Autism, Family, Uncategorized

Planning to Fail

Sawyer’s planning meeting took place just days before school reopened after the long summer break. These meetings take place after all professional reports are gathered, and mark the end of EHCP application, determining what should be written in to the final plan.

All the guidance documentation suggests that the child in question should be allowed to attend at least the first part of the planning meeting, in order that they may put their own views across to the panel. I knew that Sawyer would have little to contribute to any discussion that would take place, yet I felt it important to allow him to meet the person who would in many ways decide his fate within the education system. I needed to make Sawyer a real person. I needed her to see that my son was a child in need of support – that he wasn’t just some part of detailed paperwork and complex terminology.
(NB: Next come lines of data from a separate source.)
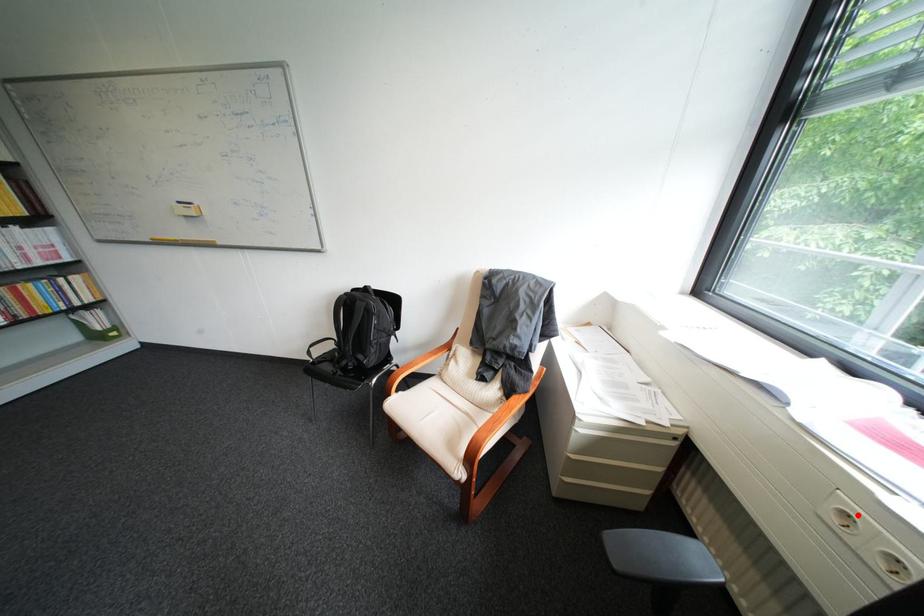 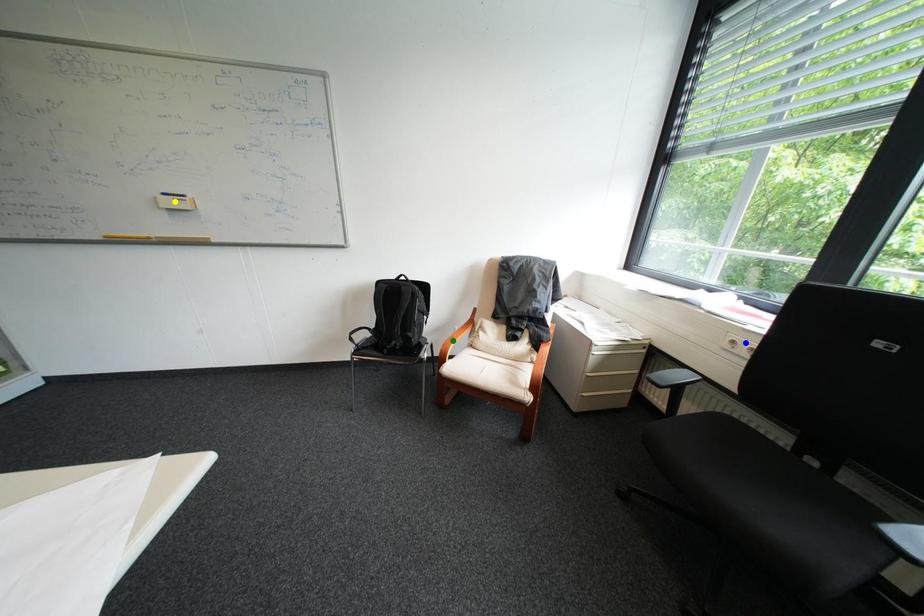 Question: I am providing you with two images of the same scene from different viewpoints. A red point is marked on the first image. You are given multiple points on the second image. Can you choose the point in image 2 that corresponds to the point in image 1?

Choices:
 (A) yellow point
 (B) blue point
 (C) green point

Answer: (B) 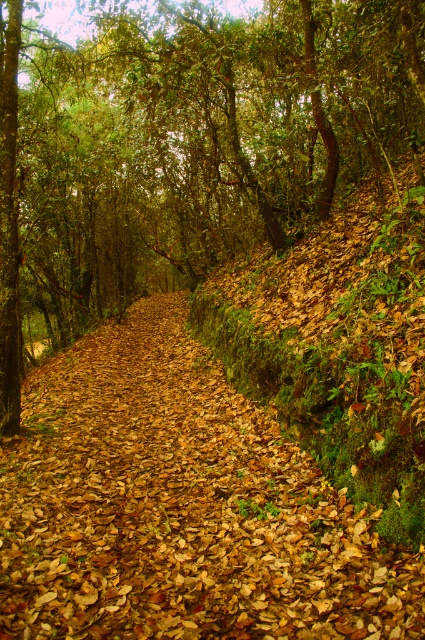 Question: Is green leafy tree at center wider than brown leafy forest path at center?

Choices:
 (A) no
 (B) yes

Answer: (B)

Question: Which of the following is the closest to the observer?

Choices:
 (A) green leafy tree at center
 (B) brown leafy forest path at center

Answer: (B)

Question: Where is green leafy tree at center located in relation to brown leafy forest path at center in the image?

Choices:
 (A) right
 (B) left

Answer: (B)

Question: Can you confirm if green leafy tree at center is positioned below brown leafy forest path at center?

Choices:
 (A) no
 (B) yes

Answer: (A)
Inside the school office where we waited to be met, anxiety radiated from Sawyer in more ways than I knew possible. Despite extensive preparation techniques to make him fully aware that we would visit his school for a short time that day, it was clear within seconds of entering the office that we would not be able to keep him there for long.

Eyes closed and flinging his dead weight from one side of the room to the other, Sawyer bounced hard from my body to my Mum’s and back again, forgetting – or not understanding – that we are human beings whom he loves. Forgetting that we could be hurt, forgetting that he could be hurt, he desperately clambered for ways to make himself feel better, to make whatever it was that felt so wrong feel right again. I cannot begin to explain how counterproductive this process is for my son. As he bounced and span around the small space, letting off shrill and upsetting sounds in a bid to make himself feel better, suddenly not only was he somewhere he didn’t want to be, but he was too hot, too tired, too overwhelmed, and in too deep. By this time the EHCP Case Worker had arrived and introduced herself, and was now sitting opposite me as my Mum and I tried to find whatever it was Sawyer needed in order to find some peace.
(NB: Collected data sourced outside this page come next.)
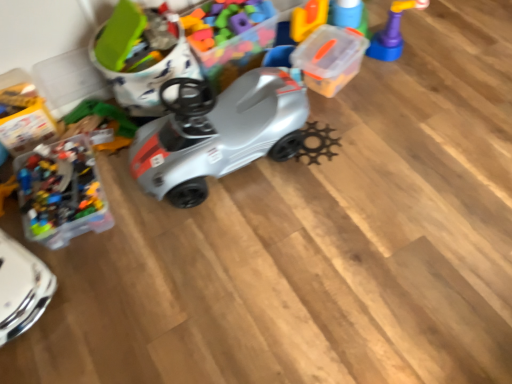 Question: Considering the positions of matte plastic toy car at upper left, which is counted as the 1th toy, starting from the left, and transparent plastic container at upper right, the second toy when ordered from right to left, in the image, is matte plastic toy car at upper left, which is counted as the 1th toy, starting from the left, wider or thinner than transparent plastic container at upper right, the second toy when ordered from right to left,?

Choices:
 (A) wide
 (B) thin

Answer: (A)

Question: From the image's perspective, is matte plastic toy car at upper left, which is counted as the 1th toy, starting from the left, located above or below transparent plastic container at upper right, the 2th toy viewed from the left?

Choices:
 (A) above
 (B) below

Answer: (B)

Question: Based on their relative distances, which object is nearer to the rubberized plastic toy at upper right, placed as the 1th toy when sorted from right to left?

Choices:
 (A) transparent plastic container at upper right, the second toy when ordered from right to left
 (B) matte plastic toy car at upper left, placed as the third toy when sorted from right to left

Answer: (A)

Question: Estimate the real-world distances between objects in this image. Which object is closer to the transparent plastic container at upper right, the second toy when ordered from right to left?

Choices:
 (A) matte plastic toy car at upper left, which is counted as the 1th toy, starting from the left
 (B) rubberized plastic toy at upper right, placed as the 1th toy when sorted from right to left

Answer: (B) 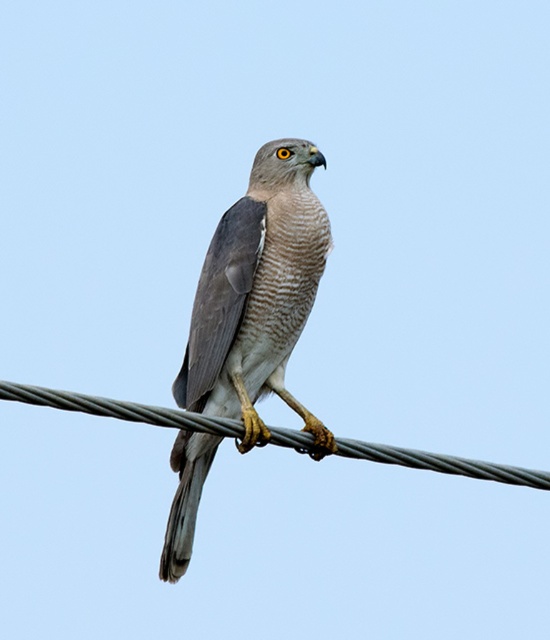 Question: Is gray feathered falcon at center further to the viewer compared to black wire at center?

Choices:
 (A) no
 (B) yes

Answer: (B)

Question: Among these points, which one is nearest to the camera?

Choices:
 (A) (233, 428)
 (B) (316, 209)

Answer: (A)

Question: Is gray feathered falcon at center positioned behind black wire at center?

Choices:
 (A) yes
 (B) no

Answer: (A)

Question: Which of the following is the farthest from the observer?

Choices:
 (A) gray feathered falcon at center
 (B) black wire at center

Answer: (A)

Question: Is gray feathered falcon at center closer to the viewer compared to black wire at center?

Choices:
 (A) yes
 (B) no

Answer: (B)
The ten-minute wait was excruciating. I offered ear defenders, to remove his top, a stern word, a playful exchange – but nothing would settle him. By this time I was too hot, too tired… too tired. Tired of the wait. Tired of the process. Tired of fighting. Tired. And as I opened my mouth to tell my mum that he wouldn’t make it as far as the start of the meeting, and ask her to take him home, in walked the school SENCO. “Hello, Sawyer! Would you like to see the new workstation I’ve made you for Year 3?!”. And with that, he found his solace.
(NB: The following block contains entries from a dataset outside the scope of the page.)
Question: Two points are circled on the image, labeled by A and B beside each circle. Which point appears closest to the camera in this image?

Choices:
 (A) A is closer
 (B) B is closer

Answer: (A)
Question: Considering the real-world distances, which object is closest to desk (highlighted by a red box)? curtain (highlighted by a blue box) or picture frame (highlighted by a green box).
In the end, Sawyer didn’t come to the planning meeting, because by that point it just didn’t seem necessary anymore. The Case Worker had seen him in both the throws of meltdown, and then after his escape, in a place where he was capable of speaking, learning, loving and laughing. She had seen him. And you know what else she had seen? Me. She had seen both Sawyer and I at our most vulnerable. Both of us trying continuously, desperately to seek out the help we needed, even though we each felt completely out of our depths. And I suppose that despite being completely different in so many ways, Sawyer and I will always be linked by that one common interest.

We are both desperate for him to be happy.